Task input:
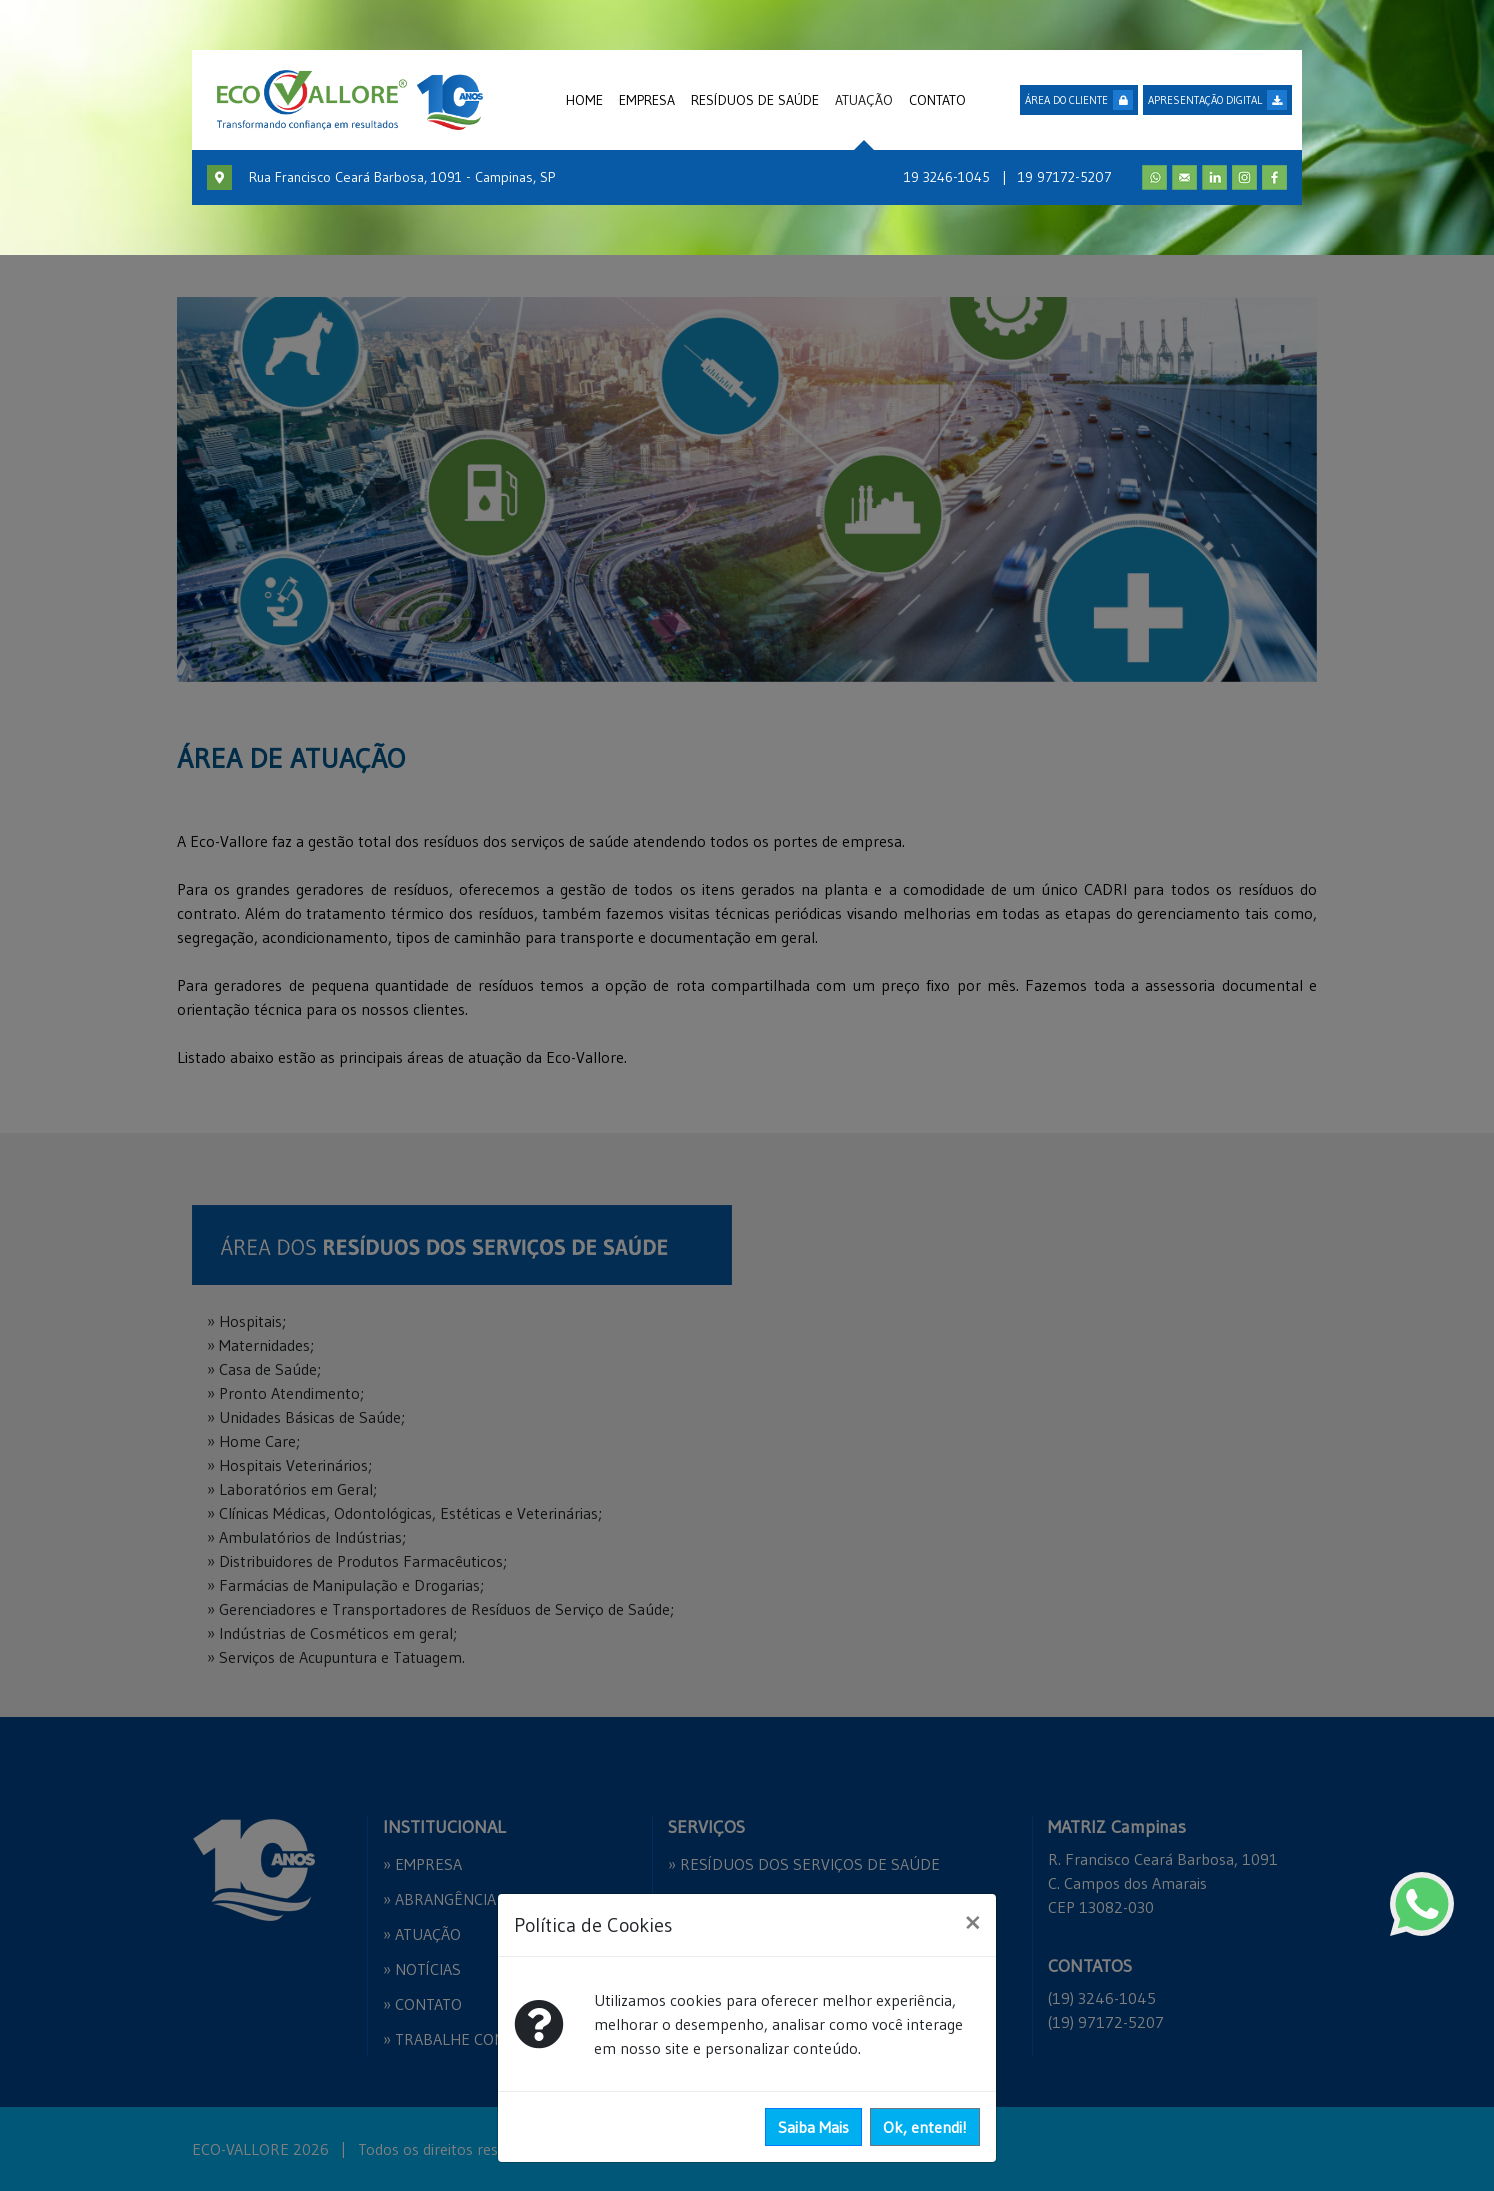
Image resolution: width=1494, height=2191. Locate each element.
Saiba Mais (813, 2127)
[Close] (972, 1922)
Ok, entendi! (925, 2127)
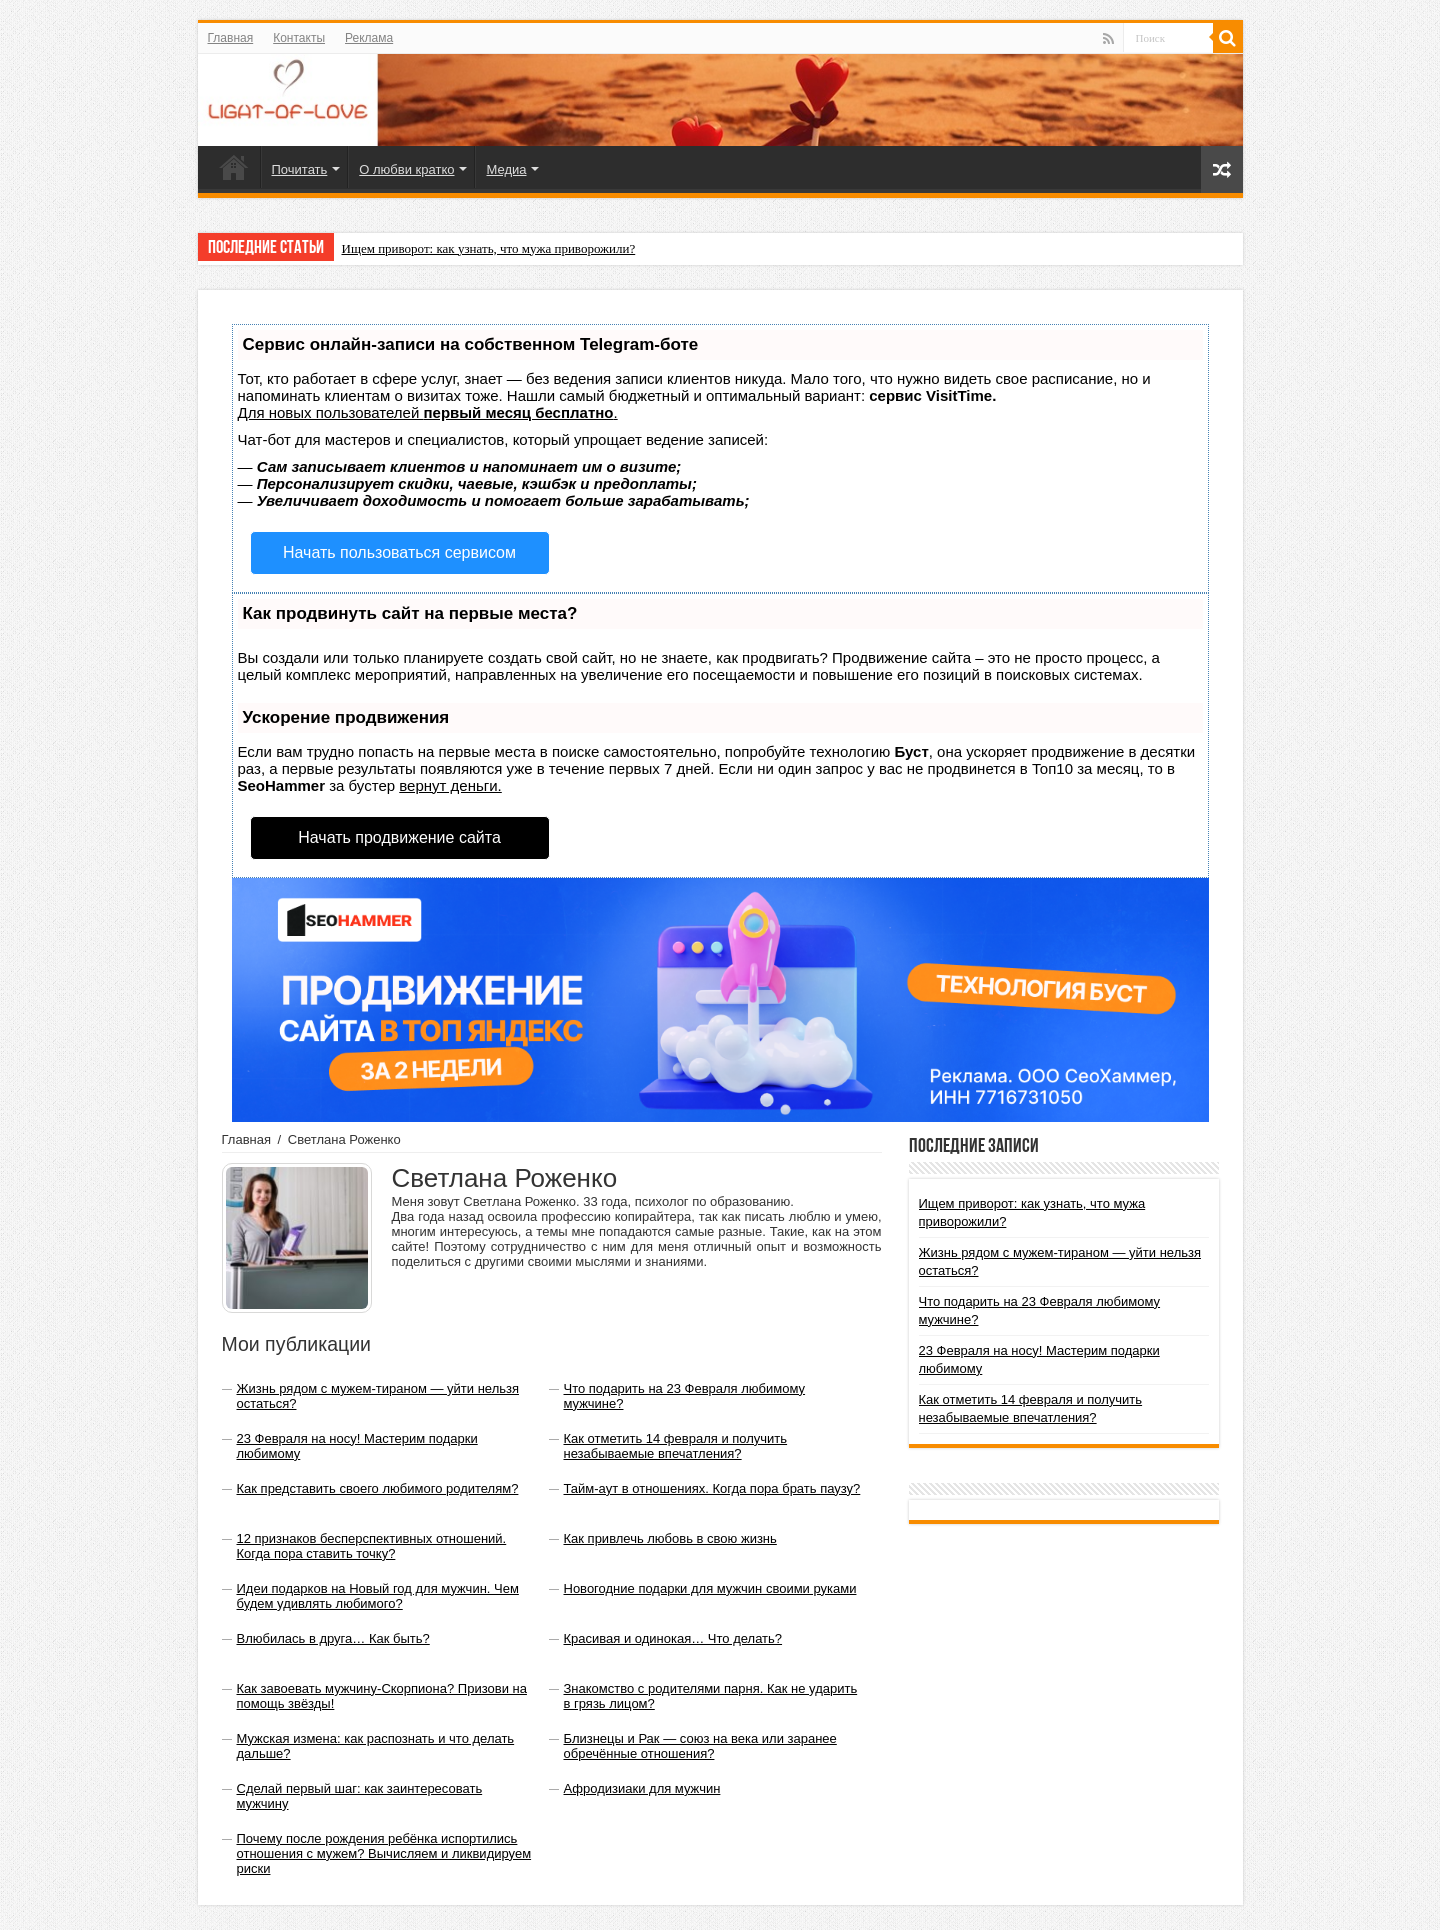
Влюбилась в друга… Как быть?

Your instructions: Images aside, return each entry above precisely as it stands.

Expected output:
Image resolution: width=1494, height=2191. Locate each element.
Saiba Mais (813, 2127)
[Close] (972, 1922)
Ok, entendi! (925, 2127)
Влюбилась в друга… Как быть?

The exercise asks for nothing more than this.